___ DATASET CONTENT ___

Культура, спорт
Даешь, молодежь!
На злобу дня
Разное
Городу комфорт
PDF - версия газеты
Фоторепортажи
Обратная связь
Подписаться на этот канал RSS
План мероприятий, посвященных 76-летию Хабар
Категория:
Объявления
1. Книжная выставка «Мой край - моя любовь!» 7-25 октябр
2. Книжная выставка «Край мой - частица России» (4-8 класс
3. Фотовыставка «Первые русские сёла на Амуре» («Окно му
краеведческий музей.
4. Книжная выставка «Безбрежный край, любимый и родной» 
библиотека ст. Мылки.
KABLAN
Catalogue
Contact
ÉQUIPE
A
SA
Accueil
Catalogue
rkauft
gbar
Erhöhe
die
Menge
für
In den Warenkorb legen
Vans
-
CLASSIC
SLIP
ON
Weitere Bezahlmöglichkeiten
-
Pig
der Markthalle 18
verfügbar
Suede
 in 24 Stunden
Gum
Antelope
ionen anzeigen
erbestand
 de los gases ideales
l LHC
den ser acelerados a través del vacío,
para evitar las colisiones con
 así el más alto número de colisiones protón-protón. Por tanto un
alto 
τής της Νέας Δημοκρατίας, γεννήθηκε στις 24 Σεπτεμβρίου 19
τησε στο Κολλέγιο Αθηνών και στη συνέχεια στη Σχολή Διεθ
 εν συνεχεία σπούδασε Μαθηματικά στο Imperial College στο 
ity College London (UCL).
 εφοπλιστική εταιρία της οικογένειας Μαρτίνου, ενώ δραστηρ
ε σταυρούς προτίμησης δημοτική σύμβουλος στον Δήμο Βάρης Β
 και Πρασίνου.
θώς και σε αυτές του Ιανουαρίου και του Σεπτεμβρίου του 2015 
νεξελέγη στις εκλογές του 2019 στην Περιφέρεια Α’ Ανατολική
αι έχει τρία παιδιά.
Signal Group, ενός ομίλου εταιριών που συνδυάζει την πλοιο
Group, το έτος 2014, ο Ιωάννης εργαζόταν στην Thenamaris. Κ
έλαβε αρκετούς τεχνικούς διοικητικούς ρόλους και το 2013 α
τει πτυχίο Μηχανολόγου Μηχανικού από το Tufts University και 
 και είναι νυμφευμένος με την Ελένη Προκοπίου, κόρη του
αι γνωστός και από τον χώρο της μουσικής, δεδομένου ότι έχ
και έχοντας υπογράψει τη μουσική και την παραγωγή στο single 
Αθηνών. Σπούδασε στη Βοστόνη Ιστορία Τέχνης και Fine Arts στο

___
___ DATASET CONTENT ___

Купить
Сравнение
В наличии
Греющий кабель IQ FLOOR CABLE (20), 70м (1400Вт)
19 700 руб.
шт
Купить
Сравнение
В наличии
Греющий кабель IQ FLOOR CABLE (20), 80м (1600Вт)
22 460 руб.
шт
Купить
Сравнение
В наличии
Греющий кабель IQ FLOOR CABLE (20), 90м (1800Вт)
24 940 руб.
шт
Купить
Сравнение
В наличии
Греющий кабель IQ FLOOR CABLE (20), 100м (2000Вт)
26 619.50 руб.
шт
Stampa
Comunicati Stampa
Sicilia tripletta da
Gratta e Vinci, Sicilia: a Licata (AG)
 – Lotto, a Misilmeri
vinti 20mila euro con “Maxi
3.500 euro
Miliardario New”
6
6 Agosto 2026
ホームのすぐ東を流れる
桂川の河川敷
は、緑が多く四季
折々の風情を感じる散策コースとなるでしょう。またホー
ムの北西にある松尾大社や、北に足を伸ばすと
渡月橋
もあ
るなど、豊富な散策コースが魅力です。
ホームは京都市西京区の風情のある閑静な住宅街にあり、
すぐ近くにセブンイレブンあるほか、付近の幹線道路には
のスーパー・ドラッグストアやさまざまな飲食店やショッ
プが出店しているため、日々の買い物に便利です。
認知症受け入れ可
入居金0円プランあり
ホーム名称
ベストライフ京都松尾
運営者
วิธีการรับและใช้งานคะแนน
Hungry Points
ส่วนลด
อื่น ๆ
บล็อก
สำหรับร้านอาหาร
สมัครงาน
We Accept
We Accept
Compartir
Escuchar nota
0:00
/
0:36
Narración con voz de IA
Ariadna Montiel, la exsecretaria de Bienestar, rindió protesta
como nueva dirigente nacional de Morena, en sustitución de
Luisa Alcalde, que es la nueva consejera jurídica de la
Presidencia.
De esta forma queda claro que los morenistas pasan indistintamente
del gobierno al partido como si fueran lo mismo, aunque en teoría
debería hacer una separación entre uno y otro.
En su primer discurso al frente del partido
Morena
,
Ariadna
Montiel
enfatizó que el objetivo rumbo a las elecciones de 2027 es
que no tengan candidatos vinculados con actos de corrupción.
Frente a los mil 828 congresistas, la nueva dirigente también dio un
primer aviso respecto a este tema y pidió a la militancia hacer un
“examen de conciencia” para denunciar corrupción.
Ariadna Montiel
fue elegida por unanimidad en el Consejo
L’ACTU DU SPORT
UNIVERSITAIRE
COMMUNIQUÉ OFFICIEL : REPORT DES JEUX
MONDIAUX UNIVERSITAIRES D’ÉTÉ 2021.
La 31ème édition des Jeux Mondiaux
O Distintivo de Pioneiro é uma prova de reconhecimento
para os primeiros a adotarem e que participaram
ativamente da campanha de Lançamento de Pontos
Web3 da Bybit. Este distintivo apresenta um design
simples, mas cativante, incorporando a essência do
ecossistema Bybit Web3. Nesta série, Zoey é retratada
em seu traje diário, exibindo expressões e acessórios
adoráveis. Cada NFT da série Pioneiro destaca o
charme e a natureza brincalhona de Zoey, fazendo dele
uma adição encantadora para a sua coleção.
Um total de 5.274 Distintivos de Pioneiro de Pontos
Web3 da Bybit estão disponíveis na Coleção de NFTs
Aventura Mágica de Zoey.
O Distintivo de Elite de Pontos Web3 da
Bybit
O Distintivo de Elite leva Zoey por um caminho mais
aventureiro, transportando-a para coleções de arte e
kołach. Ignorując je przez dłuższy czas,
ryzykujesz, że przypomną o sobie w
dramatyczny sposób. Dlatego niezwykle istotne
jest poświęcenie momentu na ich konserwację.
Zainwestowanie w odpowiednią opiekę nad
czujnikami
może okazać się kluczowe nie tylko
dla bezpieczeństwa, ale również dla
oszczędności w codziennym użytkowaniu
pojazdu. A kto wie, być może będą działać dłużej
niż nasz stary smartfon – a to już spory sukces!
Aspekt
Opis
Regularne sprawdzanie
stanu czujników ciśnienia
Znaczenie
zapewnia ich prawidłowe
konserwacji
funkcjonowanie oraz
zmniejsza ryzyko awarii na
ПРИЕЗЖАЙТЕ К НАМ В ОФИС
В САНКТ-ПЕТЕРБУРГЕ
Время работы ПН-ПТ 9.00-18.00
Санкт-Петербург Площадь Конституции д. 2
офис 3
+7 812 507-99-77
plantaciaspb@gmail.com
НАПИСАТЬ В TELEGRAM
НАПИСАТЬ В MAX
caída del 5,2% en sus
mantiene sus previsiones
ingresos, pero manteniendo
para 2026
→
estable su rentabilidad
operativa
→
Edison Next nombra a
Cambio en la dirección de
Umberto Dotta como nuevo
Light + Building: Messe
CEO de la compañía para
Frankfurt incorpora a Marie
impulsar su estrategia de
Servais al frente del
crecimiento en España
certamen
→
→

___

-- WORK INSTRUCTION --
Beginning with the line holding "Культура, спорт" and ending with the line holding "εφοπλιστική εταιρία της", write out the stretch of material above exactly; add no further lines.

-- EXERCISE ANSWER --
Культура, спорт
Даешь, молодежь!
На злобу дня
Разное
Городу комфорт
PDF - версия газеты
Фоторепортажи
Обратная связь
Подписаться на этот канал RSS
План мероприятий, посвященных 76-летию Хабар
Категория:
Объявления
1. Книжная выставка «Мой край - моя любовь!» 7-25 октябр
2. Книжная выставка «Край мой - частица России» (4-8 класс
3. Фотовыставка «Первые русские сёла на Амуре» («Окно му
краеведческий музей.
4. Книжная выставка «Безбрежный край, любимый и родной» 
библиотека ст. Мылки.
KABLAN
Catalogue
Contact
ÉQUIPE
A
SA
Accueil
Catalogue
rkauft
gbar
Erhöhe
die
Menge
für
In den Warenkorb legen
Vans
-
CLASSIC
SLIP
ON
Weitere Bezahlmöglichkeiten
-
Pig
der Markthalle 18
verfügbar
Suede
 in 24 Stunden
Gum
Antelope
ionen anzeigen
erbestand
 de los gases ideales
l LHC
den ser acelerados a través del vacío,
para evitar las colisiones con
 así el más alto número de colisiones protón-protón. Por tanto un
alto 
τής της Νέας Δημοκρατίας, γεννήθηκε στις 24 Σεπτεμβρίου 19
τησε στο Κολλέγιο Αθηνών και στη συνέχεια στη Σχολή Διεθ
 εν συνεχεία σπούδασε Μαθηματικά στο Imperial College στο 
ity College London (UCL).
 εφοπλιστική εταιρία της οικογένειας Μαρτίνου, ενώ δραστηρ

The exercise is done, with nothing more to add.